UMich researchers are studying human body symmetry, gait, and foot movement. They are using GPS, onboard cameras in vehicles, LiDAR to gather data. The data is then fed into a 3-D computer stimulation program to recreate a virtual reality. Currently, a bio-mechanically aided virtual environment helps them catalog foot traffic meticulously.

This environment has made it possible now for self-driving cars to predict foot movement within 50 yards, in time. A city intersection often scales up to 50 yards.

The research is a much-needed advancement from previous work in the area. Earlier, researchers were focussed on studying still images, according to Ram Vasudevan, assistant professor at UMich. Ram believes, it is essential for self-driving cars to experience the world in 3 dimensions.

Learning to predict the hard way

In order to do so, it is important for the next-gen vehicles to learn the pace of a pedestrian, understand symmetry of limbs and the impact of foot placement on stability.

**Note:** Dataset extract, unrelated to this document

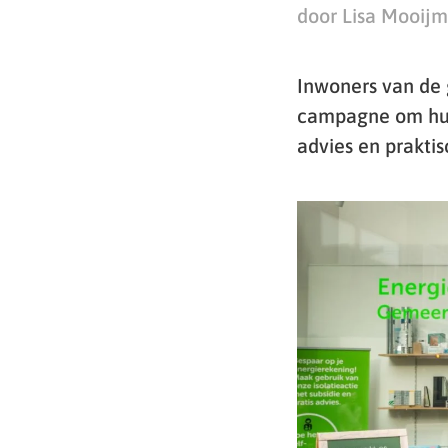
door Lisa Mooij
Inwoners van de
campagne om hun
advies en praktis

According to Matthew Johnson-Roberson, associate professor at UMich, the researchers are training these vehicles to predict movement. The research helps cars map out pedestrian’s movement with ease.

The research will be bolstered in the near future. The team has parked numerous level-4 autonomous vehicle at several intersections in Ann Harbor.

Another U-M research engineer Xiaoxiao Du believes, the UMich team is contributing to a healthier, safer, and more efficient living environment.